◆ Work instructions ◆
Exact wording is required: give all the records again, minus the pictures.

◆ Supplied information ◆
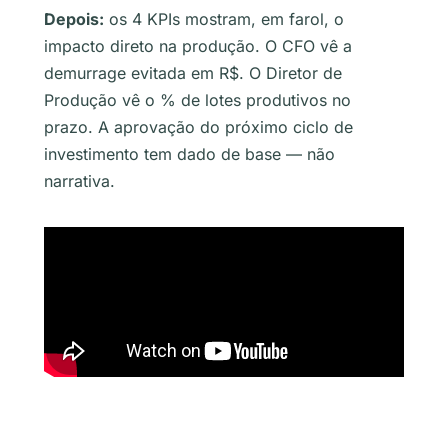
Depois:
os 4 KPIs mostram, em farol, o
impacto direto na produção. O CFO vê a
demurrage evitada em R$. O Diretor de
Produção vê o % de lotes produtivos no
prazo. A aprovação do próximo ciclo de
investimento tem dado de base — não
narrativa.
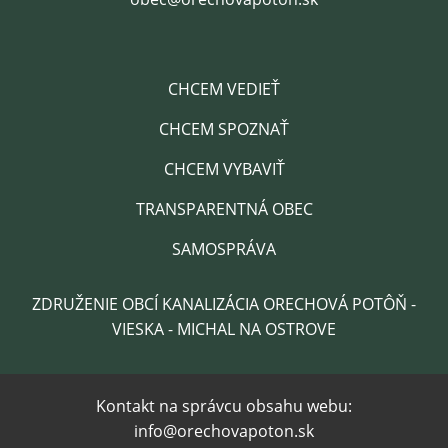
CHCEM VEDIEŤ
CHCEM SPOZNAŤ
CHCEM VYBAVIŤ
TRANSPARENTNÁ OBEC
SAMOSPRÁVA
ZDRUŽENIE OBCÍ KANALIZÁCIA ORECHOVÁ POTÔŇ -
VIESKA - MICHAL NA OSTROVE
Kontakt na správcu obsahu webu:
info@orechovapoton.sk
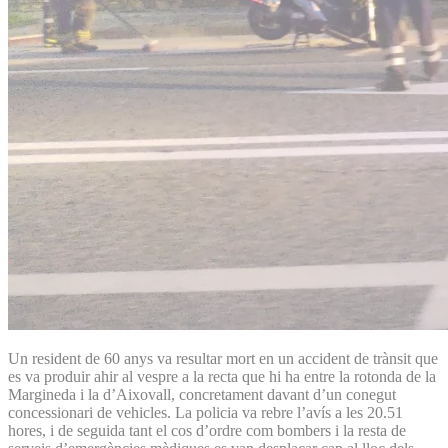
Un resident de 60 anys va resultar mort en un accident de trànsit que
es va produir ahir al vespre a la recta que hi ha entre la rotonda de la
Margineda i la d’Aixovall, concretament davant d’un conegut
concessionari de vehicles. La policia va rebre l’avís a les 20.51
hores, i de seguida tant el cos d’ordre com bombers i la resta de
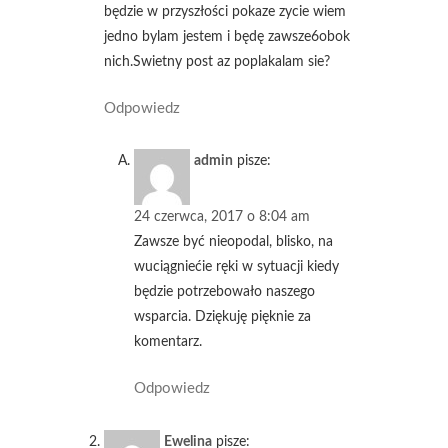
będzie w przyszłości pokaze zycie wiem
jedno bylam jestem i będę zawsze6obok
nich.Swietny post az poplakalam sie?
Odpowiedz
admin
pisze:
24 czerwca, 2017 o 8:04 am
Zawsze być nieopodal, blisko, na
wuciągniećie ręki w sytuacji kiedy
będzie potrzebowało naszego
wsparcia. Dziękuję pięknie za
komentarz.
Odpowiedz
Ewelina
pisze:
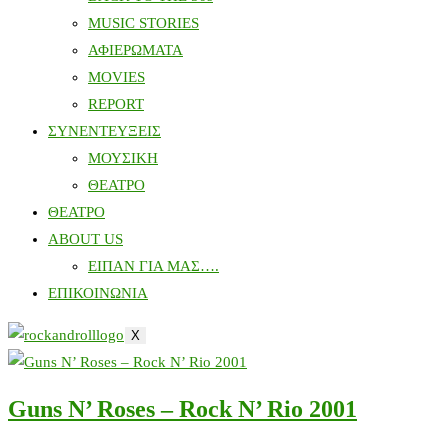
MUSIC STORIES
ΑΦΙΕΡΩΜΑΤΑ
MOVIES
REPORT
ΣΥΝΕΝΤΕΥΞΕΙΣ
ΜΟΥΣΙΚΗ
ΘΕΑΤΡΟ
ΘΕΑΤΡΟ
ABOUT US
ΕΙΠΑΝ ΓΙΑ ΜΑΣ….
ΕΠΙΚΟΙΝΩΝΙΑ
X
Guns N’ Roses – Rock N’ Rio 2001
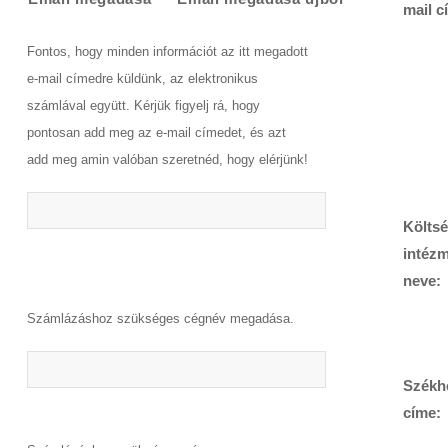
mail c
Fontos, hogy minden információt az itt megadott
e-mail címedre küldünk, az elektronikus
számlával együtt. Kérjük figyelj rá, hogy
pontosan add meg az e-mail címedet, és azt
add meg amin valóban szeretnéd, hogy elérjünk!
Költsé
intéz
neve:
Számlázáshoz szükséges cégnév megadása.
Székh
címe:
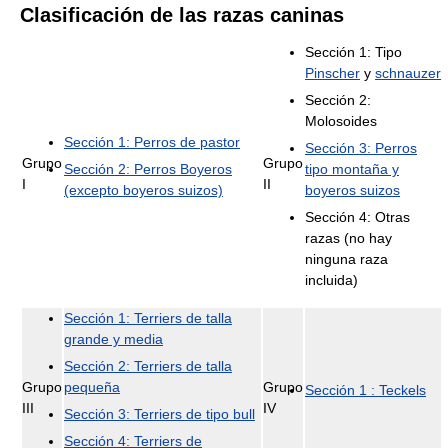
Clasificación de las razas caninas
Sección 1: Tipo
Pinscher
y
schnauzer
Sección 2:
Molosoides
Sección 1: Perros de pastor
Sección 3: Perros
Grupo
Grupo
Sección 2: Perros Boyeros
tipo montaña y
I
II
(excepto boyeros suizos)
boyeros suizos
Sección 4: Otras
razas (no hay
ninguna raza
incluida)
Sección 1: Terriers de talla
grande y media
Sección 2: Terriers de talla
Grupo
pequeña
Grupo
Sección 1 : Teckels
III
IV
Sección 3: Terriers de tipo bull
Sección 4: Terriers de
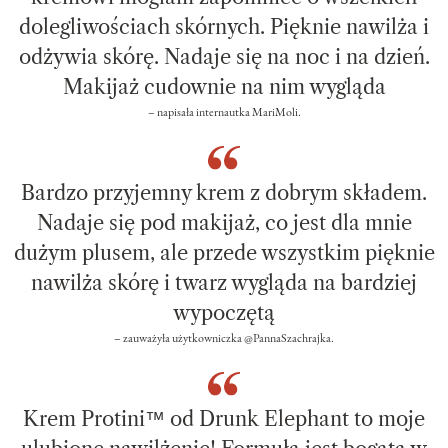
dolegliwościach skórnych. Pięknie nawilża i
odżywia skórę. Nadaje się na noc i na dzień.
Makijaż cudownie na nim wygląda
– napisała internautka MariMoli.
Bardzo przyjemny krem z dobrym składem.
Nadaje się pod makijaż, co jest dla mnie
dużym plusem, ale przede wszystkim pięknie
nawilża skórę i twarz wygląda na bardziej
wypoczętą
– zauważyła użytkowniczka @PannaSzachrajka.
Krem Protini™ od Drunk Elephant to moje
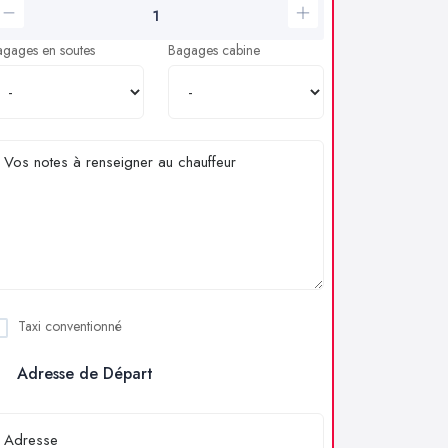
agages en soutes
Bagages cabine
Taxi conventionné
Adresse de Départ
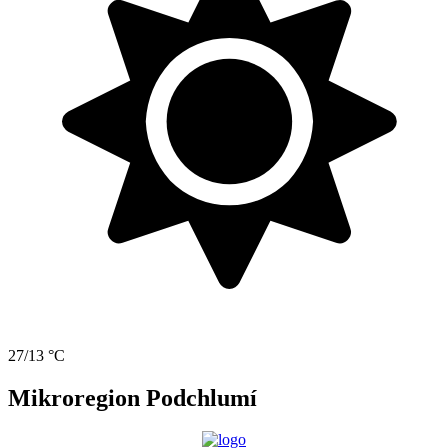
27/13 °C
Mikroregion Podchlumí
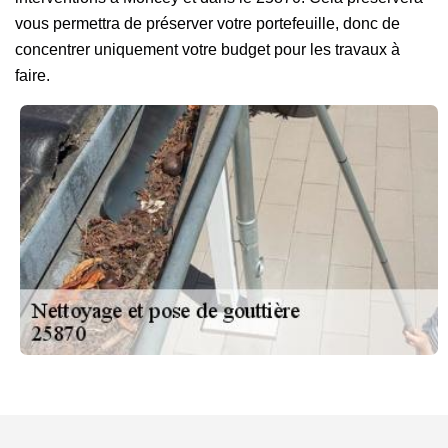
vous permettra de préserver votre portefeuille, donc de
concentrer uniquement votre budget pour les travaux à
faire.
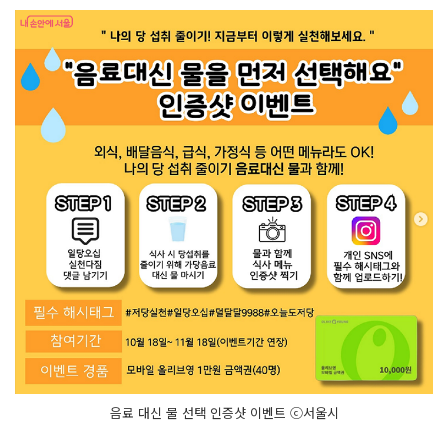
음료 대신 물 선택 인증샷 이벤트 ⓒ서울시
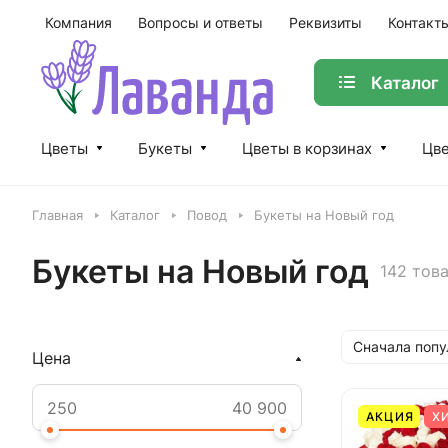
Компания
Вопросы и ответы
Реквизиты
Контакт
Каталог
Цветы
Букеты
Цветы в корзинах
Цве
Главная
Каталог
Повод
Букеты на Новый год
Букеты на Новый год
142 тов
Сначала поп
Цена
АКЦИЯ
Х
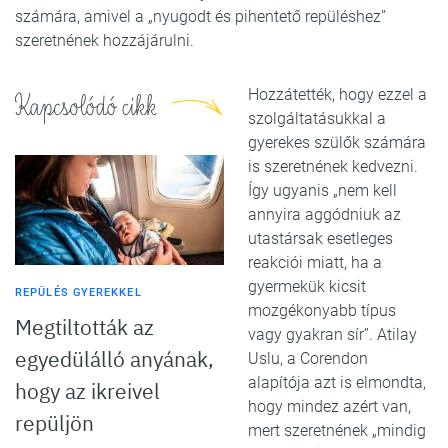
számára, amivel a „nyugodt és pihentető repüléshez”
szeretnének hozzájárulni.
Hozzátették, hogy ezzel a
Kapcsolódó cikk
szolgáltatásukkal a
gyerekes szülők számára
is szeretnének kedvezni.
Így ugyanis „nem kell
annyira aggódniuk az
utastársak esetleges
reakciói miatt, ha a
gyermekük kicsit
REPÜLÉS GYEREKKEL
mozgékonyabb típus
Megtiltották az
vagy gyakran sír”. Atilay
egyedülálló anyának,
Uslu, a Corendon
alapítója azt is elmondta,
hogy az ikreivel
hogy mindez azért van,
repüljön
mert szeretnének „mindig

◆ Response to the exercise ◆
Depois:
os 4 KPIs mostram, em farol, o
impacto direto na produção. O CFO vê a
demurrage evitada em R$. O Diretor de
Produção vê o % de lotes produtivos no
prazo. A aprovação do próximo ciclo de
investimento tem dado de base — não
narrativa.
CHCEM VEDIEŤ
CHCEM SPOZNAŤ
CHCEM VYBAVIŤ
TRANSPARENTNÁ OBEC
SAMOSPRÁVA
ZDRUŽENIE OBCÍ KANALIZÁCIA ORECHOVÁ POTÔŇ -
VIESKA - MICHAL NA OSTROVE
Kontakt na správcu obsahu webu:
info@orechovapoton.sk
Un resident de 60 anys va resultar mort en un accident de trànsit que
es va produir ahir al vespre a la recta que hi ha entre la rotonda de la
Margineda i la d’Aixovall, concretament davant d’un conegut
concessionari de vehicles. La policia va rebre l’avís a les 20.51
hores, i de seguida tant el cos d’ordre com bombers i la resta de
będzie w przyszłości pokaze zycie wiem
jedno bylam jestem i będę zawsze6obok
nich.Swietny post az poplakalam sie?
Odpowiedz
admin
pisze:
24 czerwca, 2017 o 8:04 am
Zawsze być nieopodal, blisko, na
wuciągniećie ręki w sytuacji kiedy
będzie potrzebowało naszego
wsparcia. Dziękuję pięknie za
komentarz.
Odpowiedz
Ewelina
pisze:
MUSIC STORIES
ΑΦΙΕΡΩΜΑΤΑ
MOVIES
REPORT
ΣΥΝΕΝΤΕΥΞΕΙΣ
ΜΟΥΣΙΚΗ
ΘΕΑΤΡΟ
ΘΕΑΤΡΟ
ABOUT US
ΕΙΠΑΝ ΓΙΑ ΜΑΣ….
ΕΠΙΚΟΙΝΩΝΙΑ
X
Guns N’ Roses – Rock N’ Rio 2001
mail c
Fontos, hogy minden információt az itt megadott
e-mail címedre küldünk, az elektronikus
számlával együtt. Kérjük figyelj rá, hogy
pontosan add meg az e-mail címedet, és azt
add meg amin valóban szeretnéd, hogy elérjünk!
Költsé
intéz
neve:
Számlázáshoz szükséges cégnév megadása.
Székh
címe:
Clasificación de las razas caninas
Sección 1: Tipo
Pinscher
y
schnauzer
Sección 2:
Molosoides
Sección 1: Perros de pastor
Sección 3: Perros
Grupo
Grupo
Sección 2: Perros Boyeros
tipo montaña y
I
II
(excepto boyeros suizos)
boyeros suizos
Sección 4: Otras
razas (no hay
ninguna raza
incluida)
Sección 1: Terriers de talla
grande y media
Sección 2: Terriers de talla
Grupo
pequeña
Grupo
Sección 1 : Teckels
III
IV
Sección 3: Terriers de tipo bull
Sección 4: Terriers de
dolegliwościach skórnych. Pięknie nawilża i
odżywia skórę. Nadaje się na noc i na dzień.
Makijaż cudownie na nim wygląda
– napisała internautka MariMoli.
Bardzo przyjemny krem z dobrym składem.
Nadaje się pod makijaż, co jest dla mnie
dużym plusem, ale przede wszystkim pięknie
nawilża skórę i twarz wygląda na bardziej
wypoczętą
– zauważyła użytkowniczka @PannaSzachrajka.
Krem Protini™ od Drunk Elephant to moje
agages en soutes
Bagages cabine
Taxi conventionné
Adresse de Départ
27/13 °C
Mikroregion Podchlumí
vous permettra de préserver votre portefeuille, donc de
concentrer uniquement votre budget pour les travaux à
faire.
음료 대신 물 선택 인증샷 이벤트 ⓒ서울시
Компания
Вопросы и ответы
Реквизиты
Контакт
Каталог
Цветы
Букеты
Цветы в корзинах
Цве
Главная
Каталог
Повод
Букеты на Новый год
Букеты на Новый год
142 тов
Сначала поп
Цена
АКЦИЯ
Х
számára, amivel a „nyugodt és pihentető repüléshez”
szeretnének hozzájárulni.
Hozzátették, hogy ezzel a
Kapcsolódó cikk
szolgáltatásukkal a
gyerekes szülők számára
is szeretnének kedvezni.
Így ugyanis „nem kell
annyira aggódniuk az
utastársak esetleges
reakciói miatt, ha a
gyermekük kicsit
REPÜLÉS GYEREKKEL
mozgékonyabb típus
Megtiltották az
vagy gyakran sír”. Atilay
egyedülálló anyának,
Uslu, a Corendon
alapítója azt is elmondta,
hogy az ikreivel
hogy mindez azért van,
repüljön
mert szeretnének „mindig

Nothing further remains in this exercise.